請求項１〜４のいずれか１項に記載の抗原結合性フラグメントの重鎖又は請求項５若しくは６に記載の多重特異性抗体の重鎖をコードする配列を含んでなるポリヌクレオチドと、第１の軽鎖が前記重鎖の第１のVH/CH1領域と特異的に対合し、第２の軽鎖が該重鎖の第２のVH/CH1領域と特異的に対合し、該軽鎖の少なくとも一方は請求項１に規定される変異Fabフラグメントの軽鎖である２つの異なる軽鎖をコードする配列を含んでなる少なくとも２つのポリヌクレオチドとのセット。
請求項１〜４のいずれか１項に記載の抗原結合性フラグメントの重鎖又は請求項５若しくは６に記載の多重特異性抗体の重鎖をコードするポリヌクレオチドと、第１の軽鎖が前記重鎖の第１のVH/CH1領域と特異的に対合し、第２の軽鎖が該重鎖の第２のVH/CH1領域と特異的に対合し、該軽鎖の少なくとも一方は請求項１に規定される変異Fabフラグメントの軽鎖である２つの異なる軽鎖をコードする少なくとも２つのポリヌクレオチドで形質転換された宿主細胞。

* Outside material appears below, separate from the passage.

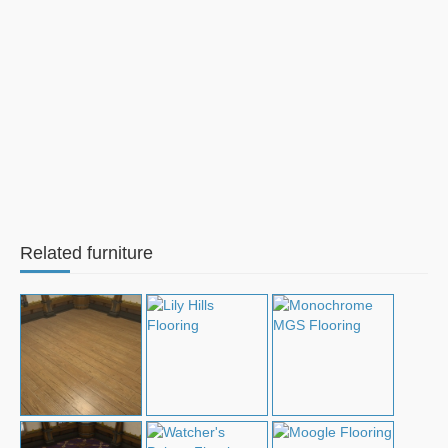
Related furniture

第１及び第２の軽鎖とは異なり、前記重鎖の第３のVH/CH1領域と特異的に結合する第３の軽鎖をコードする第３のポリヌクレオチドで追加的に形質転換されている請求項８に記載の宿主細胞。
請求項８又は９に記載の宿主細胞を培養し、該培養物から抗原結合性フラグメント又は抗体を回収することを含んでなる、請求項１〜４のいずれか１項に記載の抗原結合性フラグメント又は請求項５若しくは６に記載の多重特異性抗体を製造する方法。
医薬として使用するための請求項１〜４のいずれか１項に記載の抗原結合性フラグメント又は請求項５若しくは６に記載の多重特異性抗体。